Les crises et conflits, par essence complexes, impliquent des forces militaires nationales ou étrangères, aussi bien que des populations civiles présentes sur les champs de bataille. Comme le souligne Alexandra NOVOSSELOFF, la sortie de crise apparait donc « uniquement politique, même si le militaire peut l’y aider par certains aspects ». Cette réflexion pertinente fournit ainsi une idée de l’implication du militaire dans la résolution des crises, subordonnée aux décisions prises par le pouvoir politique. Bien qu’ayant une expertise essentielle et une expérience de terrain considérable pour traiter des questions d’emploi de la force, il semble que le militaire soit encore trop souvent exclu des discussions stratégiques dirigées par les élus et dirigeants politiques. L’autorité du chef de l’État —chef des Armées— reste centrale et bien qu’il puisse être assisté voire influencé par des collaborateurs ou personnalités politiques et militaires éminentes, la décision finale d’engager des forces militaires sur un terrain opérationnel lui revient toujours. Toutefois, la Revue stratégique de 2017 rappelle explicitement que « l’autonomie stratégique de la France [doit continuer] à reposer sur une diplomatie forte et engagée, au service d’une approche globale des crises qui intègre sécurité et développement, étroitement articulée avec l’action militaire ». L’évolution des politiques et de l’organisation gouvernementale en matière de défense et de sécurité nationale se révèle ainsi liée à une volonté toujours plus vive des armées de se voir attribuer un rôle déterminant dans les prises de décisions. De fait, avant d’être mise en oeuvre sur les terrains opérationnels, la mission nationale de garantie de la sécurité de la Nation se pense, se planifie et s’anticipe dans les plus hautes sphères politiques de l’Etat français. C’est pourquoi, il apparait essentiel et nécessaire d’intégrer les penseurs, théoriciens et stratèges militaires aux prises de décisions défensives, sécuritaires et tactiques.
Bibliographie :
BEAUFRE André, Introduction à la stratégie, Ed. Hachette Pluriel, 1963.

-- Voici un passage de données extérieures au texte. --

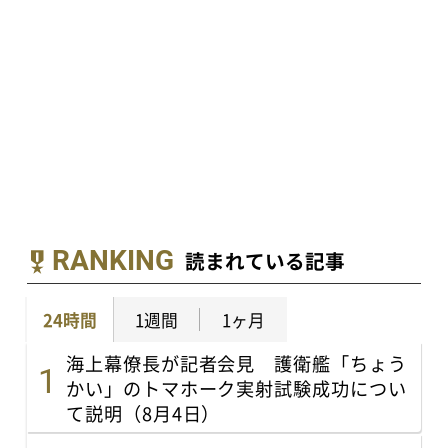
RANKING
読まれている記事
24時間
1週間
1ヶ月
海上幕僚長が記者会見 護衛艦「ちょう
かい」のトマホーク実射試験成功につい
て説明（8月4日）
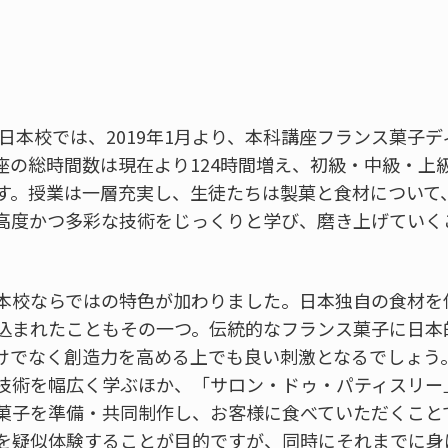
日本校では、2019年1月より、本科講座フランス菓子
座の総時間数は現在より124時間増え、初級・中級・上
す。授業は一層充実し、生徒たちは製菓と食材について
高度かつ多彩な技術をじっくりと学び、磨き上げていく
本校ならではの特色が加わりました。日本独自の食材を
込まれたこともその一つ。伝統的なフランス菓子に日本
けでなく創造力を高める上でも良い刺激となるでしょう
技術を幅広く学ぶほか、「サロン・ドゥ・パティスリー
菓子を準備・共同制作し、お客様に食べていただくこと
を疑似体験することが目的ですが、同時にそれまでに身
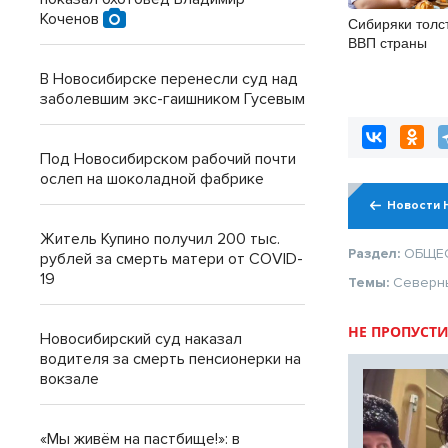
Коченов
Сибиряки толс
ВВП страны
В Новосибирске перенесли суд над
заболевшим экс-гаишником Гусевым
Под Новосибирском рабочий почти
ослеп на шоколадной фабрике
Новости 
Житель Купино получил 200 тыс.
Раздел:
ОБЩЕ
рублей за смерть матери от COVID-
19
Темы:
Северн
НЕ ПРОПУСТИ
Новосибирский суд наказал
водителя за смерть пенсионерки на
вокзале
«Мы живём на пастбище!»: в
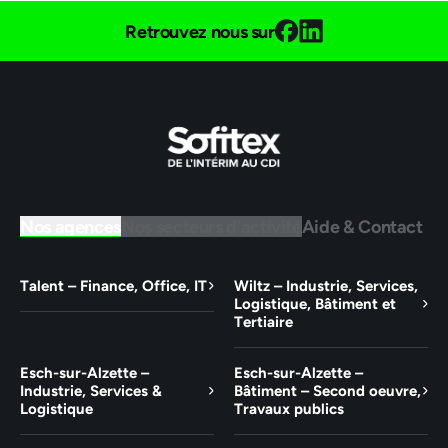
Retrouvez nous sur
Nos agences
Nos secteurs d'activité
Aide & Contact
Talent – Finance, Office, IT
Wiltz – Industrie, Services,
Logistique, Bâtiment et
Tertiaire
Esch-sur-Alzette –
Esch-sur-Alzette –
Industrie, Services &
Bâtiment – Second oeuvre,
Logistique
Travaux publics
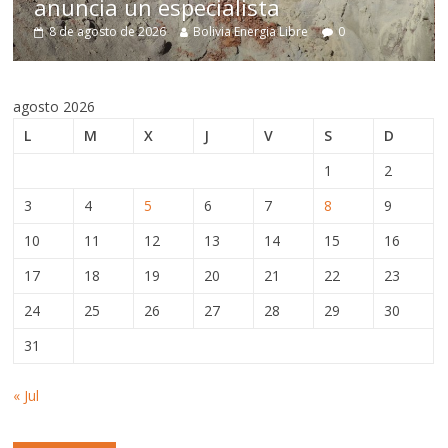
un especialista
Estado, an
de 2026
Bolivia Energia Libre
0
8 de agosto de 2
agosto 2026
L
M
X
J
V
S
D
1
2
3
4
5
6
7
8
9
10
11
12
13
14
15
16
17
18
19
20
21
22
23
24
25
26
27
28
29
30
31
« Jul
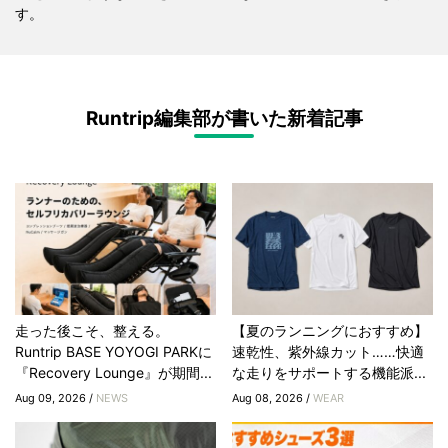
す。
Runtrip編集部が書いた新着記事
走った後こそ、整える。
【夏のランニングにおすすめ】
Runtrip BASE YOYOGI PARKに
速乾性、紫外線カット……快適
『Recovery Lounge』が期間...
な走りをサポートする機能派...
Aug 09, 2026 /
NEWS
Aug 08, 2026 /
WEAR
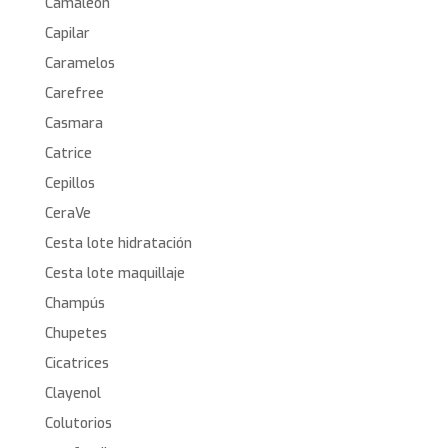
Camaleon
Capilar
Caramelos
Carefree
Casmara
Catrice
Cepillos
CeraVe
Cesta lote hidratación
Cesta lote maquillaje
Champús
Chupetes
Cicatrices
Clayenol
Colutorios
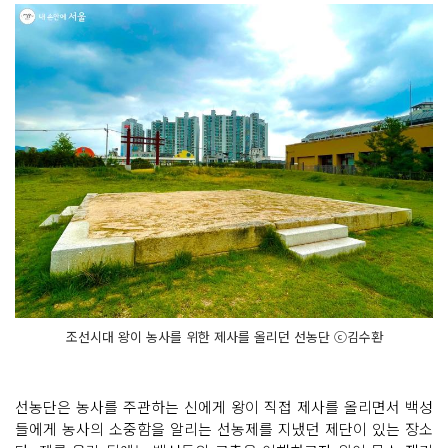
조선시대 왕이 농사를 위한 제사를 올리던 선농단 ⓒ김수환
선농단은 농사를 주관하는 신에게 왕이 직접 제사를 올리면서 백성
들에게 농사의 소중함을 알리는 선농제를 지냈던 제단이 있는 장소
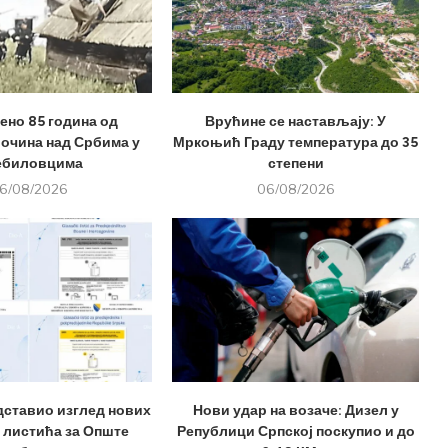
но 85 година од
Врућине се настављају: У
лочина над Србима у
Мркоњић Граду температура до 35
ебиловцима
степени
6/08/2026
06/08/2026
дставио изглед нових
Нови удар на возаче: Дизел у
 листића за Опште
Републици Српској поскупио и до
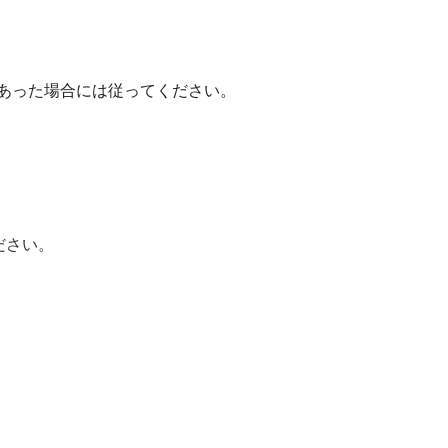
あった場合には従ってください。
ださい。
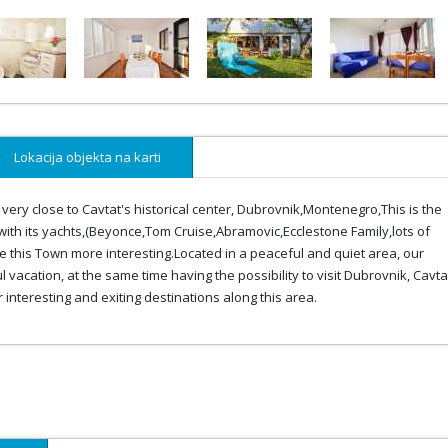
Lokacija objekta na karti
nd very close to Cavtat's historical center, Dubrovnik,Montenegro,This is the
n with its yachts,(Beyonce,Tom Cruise,Abramovic,Ecclestone Family,lots of
e this Town more interesting.Located in a peaceful and quiet area, our
acation, at the same time having the possibility to visit Dubrovnik, Cavta
nteresting and exiting destinations along this area.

Hervé PIERRE, « Paix guerre, relire Beaufre aujourd’hui », Thucyblog AFRI, n°24, Avril 2020. https://www.afri-ct.org/2020/thucyblog-n-24-paix-guerre-relire-beaufre-aujourdhui/
LECOQ Tristan, « Assurer la sécurité de la nation : la question de l’organisation de la défense nationale », Revue Défense Nationale, N° 830, Mai 2020 – P. 67-77
Note EMA/DAS n°787 DEF/EMA/ESMG et n°5017DEF/DAS du 29 novembre 2002
NOVOSSELOFF Alexandra, « Crises du Moyen-Orient et guerre au terrorisme » AFRI, 2016, volume XVII. Alexandre Novosseloff est docteur en sciences politiques et chercheuse associée au Centre Thucydide de l’Université Panthéon-Assas (Paris II).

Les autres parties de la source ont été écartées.